In a statement, the university pledged cooperation with PricewaterhouseCoopers.
Gov. Jay Nixon had called this week for the curators to conduct an independent investigation into how top rankings were attained at the Henry W. Bloch School of Management in 2011 and subsequent years.
Nixon’s call came after a report in The Star on Sunday showing a trail of exaggerations and misstatements by the business school that raised questions among faculty and students about the validity of the rankings.
The governor sent a letter to Morton, current Bloch School dean David P. Donnelly and university system president Tim Wolfe saying the newspaper article raised “serious questions about the integrity of the scholarship and strategies that have been employed to raise the profile of the institution.”
In a statement Thursday, UMKC said it was confident in the validity of the rankings and took issue with The Star’s report, saying, “We have not violated the public trust.”
The Star’s story addressed the Bloch School’s desire to be included among the nation’s top-ranked business schools and how the school in 2011 received top rankings and the largest single gift in the university’s history — $32 million — from Henry Bloch to build a state-of-the-art facility for the school.
At question are two rankings highlighted by The Star.

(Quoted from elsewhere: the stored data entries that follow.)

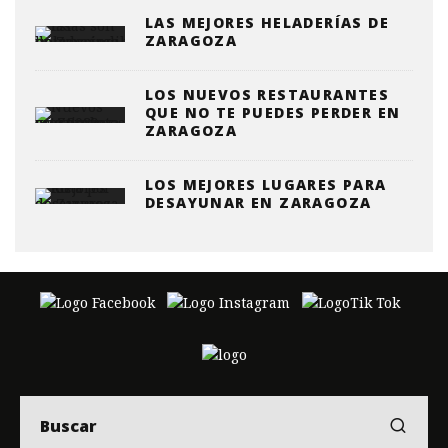
LAS MEJORES HELADERÍAS DE
ZARAGOZA
LOS NUEVOS RESTAURANTES
QUE NO TE PUEDES PERDER EN
ZARAGOZA
LOS MEJORES LUGARES PARA
DESAYUNAR EN ZARAGOZA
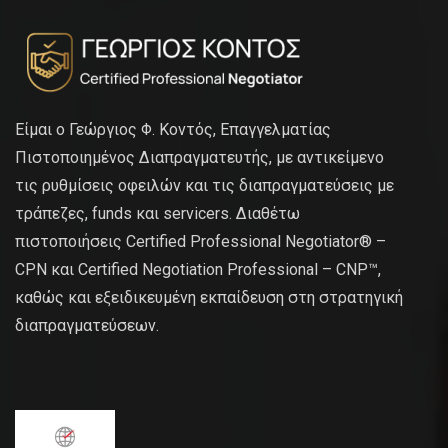
Είμαι ο Γεώργιος Φ. Κοντός, Επαγγελματίας
Πιστοποιημένος Διαπραγματευτής, με αντικείμενο
τις ρυθμίσεις οφειλών και τις διαπραγματεύσεις με
τράπεζες, funds και servicers. Διαθέτω
πιστοποιήσεις Certified Professional Negotiator® –
CPN και Certified Negotiation Professional – CNP™,
καθώς και εξειδικευμένη εκπαίδευση στη στρατηγική
διαπραγματεύσεων.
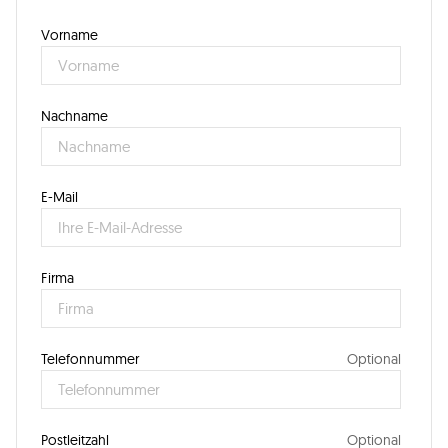
Vorname
Nachname
E-Mail
Firma
Telefonnummer
Postleitzahl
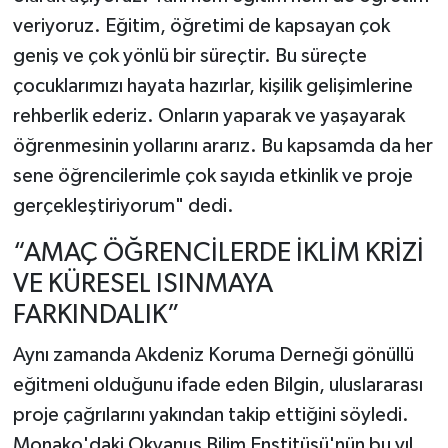
veriyoruz. Eğitim, öğretimi de kapsayan çok
geniş ve çok yönlü bir süreçtir. Bu süreçte
çocuklarımızı hayata hazırlar, kişilik gelişimlerine
rehberlik ederiz. Onların yaparak ve yaşayarak
öğrenmesinin yollarını ararız. Bu kapsamda da her
sene öğrencilerimle çok sayıda etkinlik ve proje
gerçekleştiriyorum" dedi.
“AMAÇ ÖĞRENCİLERDE İKLİM KRİZİ
VE KÜRESEL ISINMAYA
FARKINDALIK”
Aynı zamanda Akdeniz Koruma Derneği gönüllü
eğitmeni olduğunu ifade eden Bilgin, uluslararası
proje çağrılarını yakından takip ettiğini söyledi.
Monako'daki Okyanus Bilim Enstitüsü'nün bu yıl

One came in a 2011 Journal of Product Innovation Management study that placed UMKC’s Bloch School first in the world in innovation management research. That study was done by visiting Chinese scholars working on the UMKC campus.
The second were top 25 rankings that year and others in The Princeton Review for the business school’s Regnier Institute for Entrepreneurship and Innovation. In that instance, The Star’s investigation found several questions about the university’s use of data it submitted.
UMKC maintains that the relationships with the authors of the JPIM study do not negate its findings and that it did not exaggerate or take shortcuts to gain the Princeton Review rankings.